START INFORMATION SHOWN

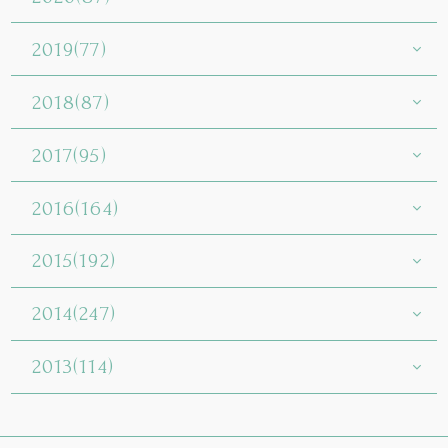
2019(77)
2018(87)
2017(95)
2016(164)
2015(192)
2014(247)
2013(114)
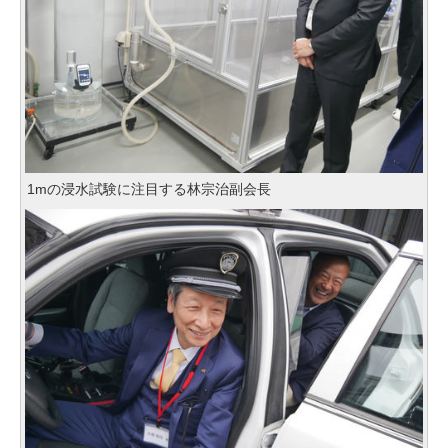
1mの浸水試験に注目する林宗治副会長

END INFORMATION SHOWN

◆ EXERCISE ◆
What is needed is an exact copy of every record above, minus the images.

◆ OUTPUT OF THE TASK ◆
2019(77)
2018(87)
2017(95)
2016(164)
2015(192)
2014(247)
2013(114)
1mの浸水試験に注目する林宗治副会長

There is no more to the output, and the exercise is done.